In Figure 1, we report interest rates on Treasury bonds of 5 year maturity for the euro area (EA) member states that have the best ratings, the US, the UK and France. These interest rates tend to move together. It is striking for US and UK interest rates throughout the last decade. In continental Europe, interest rates also tend to swing with their US and UK counterparts up to 2013 only. The common wisdom is that US rates lead and EA ones follow the movement. However, the picture has changed since 2014 when the ECB expanded its unconventional monetary policy.
Larger decoupling between US and EA rates after Donald Trump’s election
After the election of Donald Trump the spillover of the sharp increase in US interest rates has been very limited on the EA. This is true both in nominal terms as well as for ex ante real interest rates. Indeed, long-term inflation expectations as measured by surveys of professional forecasters have remained very stable over the last ten years.
From the month prior to US election on November 8, 2016 to January 2017, the interest rates on US 5 year treasury bonds have increased by about 70 basis points. This is mainly because investors expect both economic growth and inflation to accelerate if the new administration cuts taxes, boosts investment and even raises tariffs on imports. Meanwhile, EA 5 year interest rates have increased only by 20 basis points. Since mid-January French rates have increased above EA AAA as they frequently do before important elections.

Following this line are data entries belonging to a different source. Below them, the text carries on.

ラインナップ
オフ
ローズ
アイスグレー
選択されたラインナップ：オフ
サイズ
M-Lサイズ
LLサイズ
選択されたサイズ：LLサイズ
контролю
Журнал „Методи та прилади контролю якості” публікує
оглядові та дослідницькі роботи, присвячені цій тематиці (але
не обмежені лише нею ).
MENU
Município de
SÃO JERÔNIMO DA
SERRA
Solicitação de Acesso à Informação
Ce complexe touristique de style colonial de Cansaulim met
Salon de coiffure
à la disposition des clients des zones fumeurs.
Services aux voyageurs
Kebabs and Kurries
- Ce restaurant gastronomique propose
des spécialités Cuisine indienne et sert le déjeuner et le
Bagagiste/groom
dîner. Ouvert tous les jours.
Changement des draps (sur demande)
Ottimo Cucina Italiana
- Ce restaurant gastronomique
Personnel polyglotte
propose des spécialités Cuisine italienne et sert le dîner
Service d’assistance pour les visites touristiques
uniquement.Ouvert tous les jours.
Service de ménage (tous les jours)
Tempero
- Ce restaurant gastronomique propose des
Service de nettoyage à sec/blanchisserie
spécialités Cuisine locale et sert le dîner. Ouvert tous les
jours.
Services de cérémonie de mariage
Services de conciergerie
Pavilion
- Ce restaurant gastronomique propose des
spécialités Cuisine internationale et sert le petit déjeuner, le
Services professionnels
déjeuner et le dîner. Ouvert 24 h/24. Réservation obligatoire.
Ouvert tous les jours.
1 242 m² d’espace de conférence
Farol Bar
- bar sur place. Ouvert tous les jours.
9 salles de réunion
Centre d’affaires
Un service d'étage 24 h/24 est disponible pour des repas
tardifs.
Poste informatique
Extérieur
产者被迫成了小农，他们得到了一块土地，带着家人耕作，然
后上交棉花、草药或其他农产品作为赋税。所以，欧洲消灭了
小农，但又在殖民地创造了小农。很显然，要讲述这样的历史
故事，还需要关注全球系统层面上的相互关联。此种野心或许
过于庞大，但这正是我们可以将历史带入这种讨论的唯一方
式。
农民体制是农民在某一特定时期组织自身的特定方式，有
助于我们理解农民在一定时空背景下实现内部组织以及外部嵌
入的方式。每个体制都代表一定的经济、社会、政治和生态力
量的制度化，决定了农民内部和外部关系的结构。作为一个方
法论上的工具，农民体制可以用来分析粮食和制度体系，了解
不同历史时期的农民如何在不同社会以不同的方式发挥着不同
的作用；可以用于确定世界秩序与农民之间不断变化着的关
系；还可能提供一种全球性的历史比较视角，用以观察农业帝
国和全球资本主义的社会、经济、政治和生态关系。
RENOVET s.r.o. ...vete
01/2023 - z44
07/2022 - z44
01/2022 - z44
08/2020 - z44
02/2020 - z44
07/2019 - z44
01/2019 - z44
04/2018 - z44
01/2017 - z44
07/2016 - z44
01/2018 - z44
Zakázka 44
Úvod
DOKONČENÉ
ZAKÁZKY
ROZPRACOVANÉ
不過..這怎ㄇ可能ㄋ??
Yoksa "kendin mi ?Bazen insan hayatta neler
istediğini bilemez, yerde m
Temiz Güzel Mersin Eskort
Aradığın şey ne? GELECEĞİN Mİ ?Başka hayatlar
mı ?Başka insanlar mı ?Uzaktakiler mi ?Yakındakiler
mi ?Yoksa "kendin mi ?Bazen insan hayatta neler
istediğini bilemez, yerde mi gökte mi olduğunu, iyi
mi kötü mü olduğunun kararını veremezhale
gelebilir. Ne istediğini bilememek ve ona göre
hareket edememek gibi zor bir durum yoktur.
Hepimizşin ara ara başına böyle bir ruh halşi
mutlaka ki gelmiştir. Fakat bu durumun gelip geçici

By contrast, during the “Taper Tantrum” (from April to June 2013) , when US Treasury yields surged because investors believed that the Federal Reserve would soon raise policy rates, a comparable increase (of about 70 basis points) in 5 year US interest rates coincided with a 45 basis points increase in the 5 year French rate.
The role of the euro area monetary policy
Short to medium-term interest rates are mostly influenced by monetary policy. They mainly reflect expectations of future monetary policy decisions. The significant decoupling of EA rates from its US counterparts, which started in 2014, has been striking, especially when compared to the absence of decoupling for the UK (except very recently). Through its monetary policy actions, the ECB has managed to largely shield EA financial conditions from the forces that determine US and global financial conditions.
In December 2016, the Federal Reserve raised its policy rates and is expected to raise it further in 2017. By contrast, ECB non-conventional measures are still in place and investors expect EA interest rates to stay much lower than their US counterparts for several quarters.
The stance of the ECB monetary policy is the most likely reason why EA rates of up to 5 years maturity have been decoupling from their US counterpart.
Longer-term recoupling when the monetary policy impact fades away
As seen in Figure 2, interest rates at longer maturities (5 to 10 years), which we measure by forward (5 years in 5 years) interest rates have kept swinging together throughout the last decade. There are some differences here and there. For instance, the French forward rate increased above the US one during the EA sovereign crisis in 2011-2012, it fell below in 2014 and rebounded at the end of 2016. However, variations in forward rates have remained remarkably parallel across the Atlantic, including after the election of Donald Trump. The same forces seem to move US, UK and EA interest rates up and down. At such long horizons, interest rates are likely to reflect common real factors, such as oil prices, or longer-term ones, such as shifts in productivity trends, rather than domestic monetary policies.